Are you kidding? I couldn't keep the feeders full! They killed the corn up until my pockets were empty. Tore it all to hell. And as you can see, I put that feeder up 15 days into bow season! :mg:


----------



## toddboy23 (Sep 11, 2008)

Just to show you, the big bucks come to the feeders too. That 8 point is 3.5. And I have pics of a monster 14 point that I had two encounters with in November. It's early December and he's just munchin away under that same feeder.


----------



## Spike Country (Jan 10, 2009)

Up until this year i hunted over and around feeders [feeding ban in lower MI]. They bring in allot of does and small bucks in my area and when the rut comes guess what follows those does in.


----------



## King (Dec 8, 2002)

In my experience, the deer didn't come near it. I had a bunch of pictures of a sow and her two cubs and a couple pictures of a fawn at the feeder but absolutely no mature deer came to the feeder during that months time. The moment I put corn on the ground, I got over 1500 pictures in a weeks time. I had no luck with the feeder.


----------



## Thickets (Feb 8, 2005)

Three P&Y's this year by me and my partners at our place in Texas, all at feeders (low fence). Say what you want about feeders, but the bucks are definitely not scared of them.


----------



## 30-30 (Mar 23, 2006)

Thickets said:


> Three P&Y's this year by me and my partners at our place in Texas, all at feeders (low fence). Say what you want about feeders, but the bucks are definitely not scared of them.


Were these bucks "raised" on the feeders? Did mama doe start taking them there when they were fawns? It is just my theory that a buck is a lot more likely to come to a feeder if, in his mind, it has always been there. Do you agree? Was that the case in this instance?


----------



## Thickets (Feb 8, 2005)

30-30 said:


> Were these bucks "raised" on the feeders? Did mama doe start taking them there when they were fawns? It is just my theory that a buck is a lot more likely to come to a feeder if, in his mind, it has always been there. Do you agree? Was that the case in this instance?

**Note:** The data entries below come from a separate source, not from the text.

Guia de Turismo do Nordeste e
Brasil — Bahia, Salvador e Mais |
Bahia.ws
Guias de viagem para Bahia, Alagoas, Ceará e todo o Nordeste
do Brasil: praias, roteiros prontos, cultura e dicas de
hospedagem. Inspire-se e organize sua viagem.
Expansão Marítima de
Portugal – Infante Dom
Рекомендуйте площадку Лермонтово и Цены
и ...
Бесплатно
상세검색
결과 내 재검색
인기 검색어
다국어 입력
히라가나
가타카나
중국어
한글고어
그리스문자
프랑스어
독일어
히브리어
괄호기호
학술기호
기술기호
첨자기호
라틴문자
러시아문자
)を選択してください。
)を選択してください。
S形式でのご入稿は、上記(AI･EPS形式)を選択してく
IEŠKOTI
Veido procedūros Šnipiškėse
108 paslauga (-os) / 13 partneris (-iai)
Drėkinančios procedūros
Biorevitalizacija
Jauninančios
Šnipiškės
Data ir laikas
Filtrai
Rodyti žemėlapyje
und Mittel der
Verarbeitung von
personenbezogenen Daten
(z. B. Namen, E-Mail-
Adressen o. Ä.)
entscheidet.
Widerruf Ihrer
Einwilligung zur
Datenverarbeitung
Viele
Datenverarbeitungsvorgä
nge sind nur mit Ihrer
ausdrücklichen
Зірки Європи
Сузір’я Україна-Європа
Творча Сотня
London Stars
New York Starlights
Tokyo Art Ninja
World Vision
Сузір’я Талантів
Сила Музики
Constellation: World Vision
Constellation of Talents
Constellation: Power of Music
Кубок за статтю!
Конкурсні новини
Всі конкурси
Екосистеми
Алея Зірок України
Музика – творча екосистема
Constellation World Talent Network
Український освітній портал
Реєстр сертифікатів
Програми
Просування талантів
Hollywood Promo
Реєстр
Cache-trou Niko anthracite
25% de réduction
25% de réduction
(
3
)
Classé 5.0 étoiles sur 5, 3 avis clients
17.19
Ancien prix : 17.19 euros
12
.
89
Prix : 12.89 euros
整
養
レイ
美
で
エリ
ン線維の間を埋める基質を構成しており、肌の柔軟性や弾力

30-30, yes, I do agree with you. We've been feeding this place in Texas for 3 years. Don't have the jawbones back from the taxidermist yet, so I can't answer the question. If the deer are over 3.5 yrs old, they didn't come as fawns, at least not to our feeders. That being said, if we have a dry year, once the acorns are gone, even the wary bucks might let hunger overwhelm wariness.

By the way. From your screen name, it looks like you shoot a classic rifle. An it looks like you shoot a bow that I believe is destined to become a classic too.


----------



## 30-30 (Mar 23, 2006)

Thickets said:


> By the way. From your screen name, it looks like you shoot a classic rifle. An it looks like you shoot a bow that I believe is destined to become a classic too.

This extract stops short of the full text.